Search code examples
greatest-n-per-groupclickhouse

Top N rows by group in ClickHouse


What is the proper way to query top N rows by group in ClickHouse?
Lets take an example of tbl having id2, id4, v3 columns and N=2. I tried the following

SELECT                                                                          
    id2,                                                                        
    id4,                 
    v3 AS v3        
FROM tbl
GROUP BY                 
    id2,                 
    id4                  
ORDER BY v3 DESC                                                                
LIMIT 2 BY                       
    id2,                 
    id4      

but getting error

Received exception from server (version 19.3.4):
Code: 215. DB::Exception: Received from localhost:9000, 127.0.0.1. DB::Exception
: Column v3 is not under aggregate function and not in GROUP BY..

I could put v3 into GROUP BY and it does seems to work, but it is not efficient to group by a metric.

There is any aggregate function, but we actually want all values (limited to 2 by LIMIT BY clause) not any value, so it doesn't sound like to be proper solution here.

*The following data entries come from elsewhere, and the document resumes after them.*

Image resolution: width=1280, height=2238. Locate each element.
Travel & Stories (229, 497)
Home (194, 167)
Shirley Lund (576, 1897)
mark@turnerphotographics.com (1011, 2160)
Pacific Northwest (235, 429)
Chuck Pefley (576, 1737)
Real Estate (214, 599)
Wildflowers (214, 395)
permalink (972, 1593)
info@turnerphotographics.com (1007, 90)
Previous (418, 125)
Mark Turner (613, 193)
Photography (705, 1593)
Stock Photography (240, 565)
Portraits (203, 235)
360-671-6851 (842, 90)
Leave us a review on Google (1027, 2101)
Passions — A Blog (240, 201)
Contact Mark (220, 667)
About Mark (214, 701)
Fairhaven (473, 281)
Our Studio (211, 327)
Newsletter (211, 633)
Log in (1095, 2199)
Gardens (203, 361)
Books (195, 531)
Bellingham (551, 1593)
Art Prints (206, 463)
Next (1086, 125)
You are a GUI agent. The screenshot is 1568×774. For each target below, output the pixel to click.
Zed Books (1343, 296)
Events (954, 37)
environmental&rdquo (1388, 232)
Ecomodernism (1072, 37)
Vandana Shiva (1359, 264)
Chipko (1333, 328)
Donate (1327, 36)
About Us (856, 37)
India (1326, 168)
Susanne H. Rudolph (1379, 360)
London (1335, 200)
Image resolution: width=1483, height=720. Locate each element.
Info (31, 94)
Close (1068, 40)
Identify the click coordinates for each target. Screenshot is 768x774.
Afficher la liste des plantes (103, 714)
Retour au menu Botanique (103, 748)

SELECT                                                                          
    id2,                                                                        
    id4,                 
    any(v3) AS v3        
FROM tbl
GROUP BY                 
    id2,                 
    id4                  
ORDER BY v3 DESC                                                                
LIMIT 2 BY                       
    id2,                 
    id4      

Solution

  • It can be used aggregate functions like this:

    SELECT
        id2,
        id4,
        arrayJoin(arraySlice(arrayReverseSort(groupArray(v3)), 1, 2)) v3
    FROM tbl
    GROUP BY
        id2,
        id4